Wrong, your chief bridesmaid who clearly has a lot of money (more money than sense) is the one who has caused the bad feelings by planning this waste of money batshittery. You are blaming the wrong person. If you had just directed chief bridesmaid to have a normal Hen's Night that was free or minimal cost, instead of you being a spoilt bridezilla, this wouldn't have happened. You should have reined your chief bm in when you heard about the batshittery she had planned, instead of having a silly second cheaper do. The sooner we get back to having normal Hen's Nights the better. From experience, the more elaborate and batshit the Hen's Night, the shorter the marriage. Just saying.

Migrainesbythedozen · 22/02/2022 04:52

@LawnFever

Did anyone check that £250 was an ok amount for all the bridesmaids to pay before it got confirmed?

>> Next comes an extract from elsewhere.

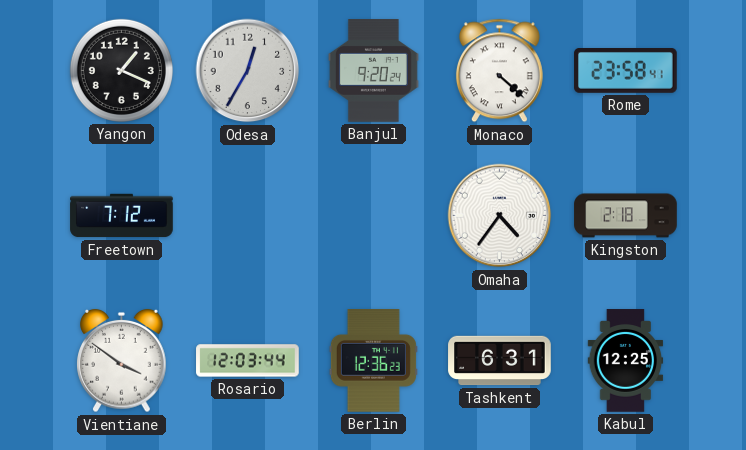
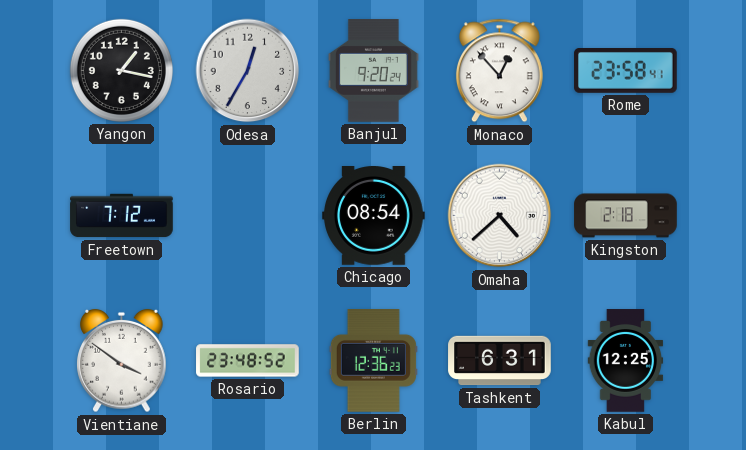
Yangon: 1:19 -> 1:17
Monaco: 4:22 -> 12:53
Chicago: none -> 08:54
Omaha: 4:36 -> 4:38
Rosario: 12:03 -> 23:48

There’s no need for anyone to be rude but that’s loads for one night, and is it really all in? Does it include everyone’s travel, food & drinks all weekend?

I’d be interested to hear your cousins version of events tbh, I imagine it would paint a different picture Smile

Yes, this. There should have been an agreement from ALL the bridesmaids before such a do was confirmed. If even one bridesmaid couldn't afford it/justify it, then it shouldn't have been arranged. And of course, the problem with these things, as threads on here over the years have proved, is that bridesmaids don't feel they can say no, and don't want to look bad. So they say nothing and agree, even if they can't afford it. It's basically extortion. There should be an email sent all all bridesmaids asking them what the maximum they would be willing to pay would be. And then go from there.
Migrainesbythedozen · 22/02/2022 05:02

@dickiedavisthunderthighs

There's no excuse for rudeness, but if were a bridesmaid who couldn't go to the hen do because it was so expensive, I'd be gutted.

I imagine she's hugely upset because she's part of the wedding party yet no care has been taken over the affordability of it for someone who is surely a core part of the wedding.

As a comparison I went on a 5 day hen in a villa in Spain and it cost £50 more pp than your overnighter. It's a lot of money.

I imagine she's hugely upset because she's part of the wedding party yet no care has been taken over the affordability of it for someone who is surely a core part of the wedding.

Yes, she would be hurt and embarrassed and that can manifest in anger. Also perhaps she, like most people, could never justify it even if she could afford it. And maybe she thinks she's helping others out who reluctantly said yes but genuinely can't afford it, so she is also speaking out for them.